But we Angelenos despise our trees. Or at least we're indifferent. We deprive them of water, scrape them with our cars, scratch them with graffiti and staple them with lost-dog fliers. We cut them back to enhance our views or stop leaf litter. We hack their roots to make our sidewalks smooth. We cage their trunks and compress their roots. We stake them to make them grow straight, then leave the stakes to pierce them.

In perpetuating these abuses, L.A. is probably no worse than anywhere else, although it seems other cities are more invested in stopping them. American cities spend an average of $18 per capita on their urban forests (as city trees are known in arboricultural parlance), and L.A. spends just $3, according to the city's trees superintendant. New York City requires training courses for residents who want to plant or prune trees, and levies fines against scofflaws. In Chicago, Mayor Daley has taken to calling himself a "tree hugger" and is personally overseeing the planting of a rooftop garden at City Hall.

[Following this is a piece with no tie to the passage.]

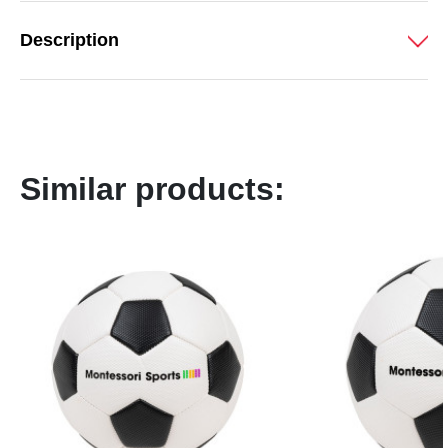
Description
Similar products:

Even Mexico City, one of the most polluted spots on the planet, is reforesting the city's perimeter, planting 175 million trees to improve the air quality and discourage further expansion.

There is no evidence of such arboricultural enthusiasm in L.A. Since 1981 (the first year the city counted), the estimated number of trees lining L.A.'s streets has remained constant at some 700,000, even as the population has grown by 20 percent, to more than 3.5 million. (An additional 800,000 trees populate the city's parks, and an untallied million or more grow on private property.) We ignore our trees because they've deceived us into thinking we can. We are blessed with a freakishly forgiving climate, a 365-day growing season in which more than 1,000 mostly imported species have taken root.